Medium‐Term Complications Associated With Coronary Artery Aneurysms After Kawasaki Disease: A Study From the International Kawasaki Disease Registry

川崎病 医学 心脏病学 内科学 动脉 比例危险模型 冠状动脉疾病 扬抑 累积发病率 危险系数 血栓形成 队列 置信区间
作者
Brian W. McCrindle,Cedric Manlhiot,Jane W. Newburger,Ashraf S. Harahsheh,Therese M. Giglia,Frédéric Dallaire,Kevin Friedman,Tisiana Low,Kyle Runeckles,Mathew Mathew,Andrew S. Mackie,Nadine Choueiter,Pei‐Ni Jone,Shelby Kutty,Anji T. Yetman,Geetha Raghuveer,Elfriede Pahl,Kambiz Norozi,Kimberly E. McHugh,Jennifer S. Li
出处
期刊:Journal of the American Heart Association [Wiley]
卷期号:9 (15) 被引量:75
标识
DOI:10.1161/jaha.119.016440
摘要

Background Coronary artery aneurysms (CAAs) may occur after Kawasaki disease (KD) and lead to important morbidity and mortality. As CAA in patients with KD are rare and heterogeneous lesions, prognostication and risk stratification are difficult. We sought to derive the cumulative risk and associated factors for cardiovascular complications in patients with CAAs after KD. Methods and Results A 34-institution international registry of 1651 patients with KD who had CAAs (maximum CAA Z score ≥2.5) was used.
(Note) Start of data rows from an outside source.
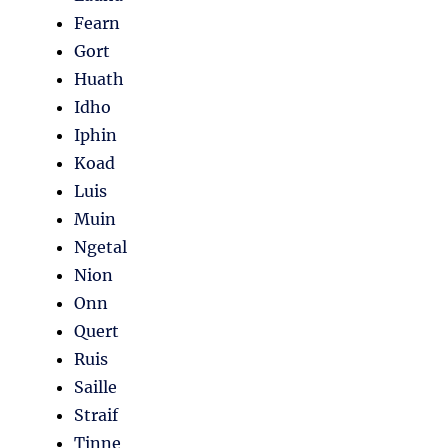
Fearn
Gort
Huath
Idho
Iphin
Koad
Luis
Muin
Ngetal
Nion
Onn
Quert
Ruis
Saille
Straif
Tinne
Time-to-event analyses were performed using the Kaplan-Meier method and Cox proportional hazard models for risk factor analysis. In patients with CAA Z scores ≥10, the cumulative incidence of luminal narrowing (>50% of lumen diameter), coronary artery thrombosis, and composite major adverse cardiovascular complications at 10 years was 20±3%, 18±2%, and 14±2%, respectively. No complications were observed in patients with a CAA Z score <10. Higher CAA Z score and a greater number of coronary artery branches affected were associated with increased risk of all types of complications. At 10 years, normalization of luminal diameter was noted in 99±4% of patients with small (2.5≤Z<5.0), 92±1% with medium (5.0≤Z<10), and 57±3% with large CAAs (Z≥10). CAAs in the left anterior descending and circumflex coronary artery branches were more likely to normalize. Risk factor analysis of coronary artery branch level outcomes was performed with a total of 893 affected branches with Z score ≥10 in 440 patients. In multivariable regression models, hazards of luminal narrowing and thrombosis were higher for patients with CAAs of the right coronary artery and left anterior descending branches, those with CAAs that had complex architecture (other than isolated aneurysms), and those with CAAs with Z scores ≥20. Conclusions For patients with CAA after KD, medium-term risk of complications is confined to those with maximum CAA Z scores ≥10. Further risk stratification and close follow-up, including advanced imaging, in patients with large CAAs is warranted.